An important triumph in the latter days of World War II was achieved when the U.S. Army captured Nuremberg, Germany, on April 20, 1945. A major emblem of the Nazi system, the fall of Nuremberg marked a dramatic shift in the war. This episode hurried the end of the war and prepared the ground for the Nuremberg Trials, which sought to bring Nazi war criminals to justice. Nuremberg enjoyed unique standing under the Nazis. Of all the German cities, Adolf Hitler thought this one was the most German. It hosted several rallies and propaganda events for Nazism. Here in 1935, the Nuremberg Laws were passed, depriving Jews of their German citizenship and laying the groundwork for the Holocaust. Taking the city, then, was strategically and symbolically very important to the Allies. A key post-war event, the Nuremberg Trials, was made feasible by the Allied occupation of Nuremberg. The purpose of these trials was to bring well-known Nazi war criminals to justice. Among other revolutionary features of the trials were the idea of individual responsibility for war crimes and a benchmark for future international criminal tribunals.
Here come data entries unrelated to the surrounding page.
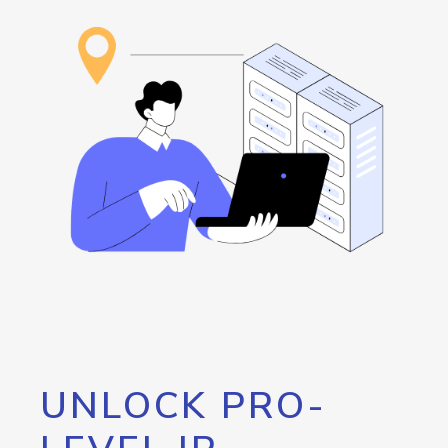
UNLOCK PRO-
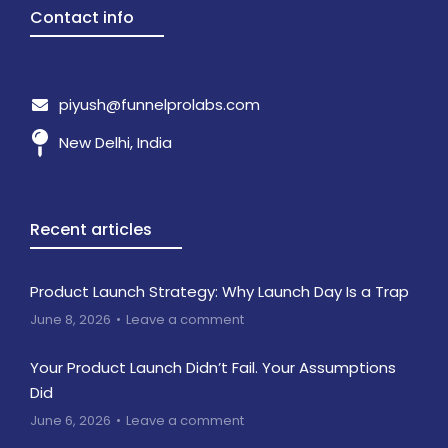
Contact info
piyush@funnelprolabs.com
New Delhi, India
Recent articles
Product Launch Strategy: Why Launch Day Is a Trap
June 8, 2026
Leave a comment
Your Product Launch Didn’t Fail. Your Assumptions
Did
June 6, 2026
Leave a comment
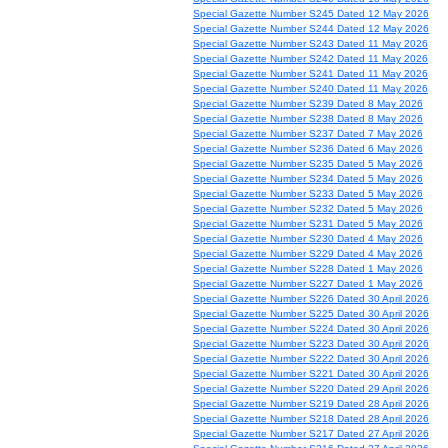
Special Gazette Number S245 Dated 12 May 2026
Special Gazette Number S244 Dated 12 May 2026
Special Gazette Number S243 Dated 11 May 2026
Special Gazette Number S242 Dated 11 May 2026
Special Gazette Number S241 Dated 11 May 2026
Special Gazette Number S240 Dated 11 May 2026
Special Gazette Number S239 Dated 8 May 2026
Special Gazette Number S238 Dated 8 May 2026
Special Gazette Number S237 Dated 7 May 2026
Special Gazette Number S236 Dated 6 May 2026
Special Gazette Number S235 Dated 5 May 2026
Special Gazette Number S234 Dated 5 May 2026
Special Gazette Number S233 Dated 5 May 2026
Special Gazette Number S232 Dated 5 May 2026
Special Gazette Number S231 Dated 5 May 2026
Special Gazette Number S230 Dated 4 May 2026
Special Gazette Number S229 Dated 4 May 2026
Special Gazette Number S228 Dated 1 May 2026
Special Gazette Number S227 Dated 1 May 2026
Special Gazette Number S226 Dated 30 April 2026
Special Gazette Number S225 Dated 30 April 2026
Special Gazette Number S224 Dated 30 April 2026
Special Gazette Number S223 Dated 30 April 2026
Special Gazette Number S222 Dated 30 April 2026
Special Gazette Number S221 Dated 30 April 2026
Special Gazette Number S220 Dated 29 April 2026
Special Gazette Number S219 Dated 28 April 2026
Special Gazette Number S218 Dated 28 April 2026
Special Gazette Number S217 Dated 27 April 2026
At the Nuremberg Trials, twenty-two top Nazi officials were charged with war crimes, crimes against humanity, and conspiracy to commit these crimes. Of the twenty-two defendants, twelve were executed; three were found not guilty; and the remaining seven were sentenced to different lengths of time in prison. A watershed was reached in World War II with the conquest of Nuremberg. That was the first indication that the Nazi government was going to fall. The horrors committed during the war were powerfully brought home by the Nuremberg Trials that followed. These trials also established the foundation for present international law dealing with war crimes and crimes against humanity. The capture and trials of Nuremberg still influence our perceptions of justice, accountability, and the need to be constantly vigilant against the forces of oppression and hatred.

Winston Churchill And His Secretary Anthony Eden Plan Strategy

According to the United States Holocaust Memorial Museum, in December 1942 the leaders of Great Britain, the United States, and the Soviet Union "issued the first joint declaration officially noting the mass murder of European Jewry and resolving to prosecute those responsible for violence against civilian populations." Leading Soviet official Joseph Stalin first suggested putting between 50,000 and 100,000 German staff officers to death. Although British Prime Minister Winston Churchill considered the idea of summarily executing senior Nazis, American officials persuaded him that a criminal trial would be more successful. Criminal procedures would, among other benefits, necessitate recording of the crimes against the defendants and shield them from later charges the defendants had been sentenced without proof. Setting up the Nuremberg trials presented numerous legal and procedural challenges. First, there had never been an international war criminal prosecution.

The American Civil War saw the execution of Confederate army officer Henry Wirz for his mistreatment of Union prisoners of war; Turkey also held courts-martial in 1919–1920 to punish those responsible for the Armenian genocide of 1915–16. But these were trials carried out within the laws of a single country, not a coalition of four powers with disparate legal customs and traditions as in the Nuremberg trials. Ultimately, on August 8, 1945, the Allies released the London Charter of the International Military Tribunal, which set the rules and procedures for the Nuremberg trials. The charter identified three categories of crimes, among them crimes against peace, war crimes, and crimes against humanity. It was established that both military and civilian authorities might be charged with war crimes. The trials were held at Nuremberg, a city in the German state of Bavaria because the war had not seriously destroyed the Palace of Justice, which housed a sizable prison. Nuremberg had also hosted yearly Nazi propaganda events, hence, the postwar trials there signaled the symbolic end of Hitler's Third Reich, or administration.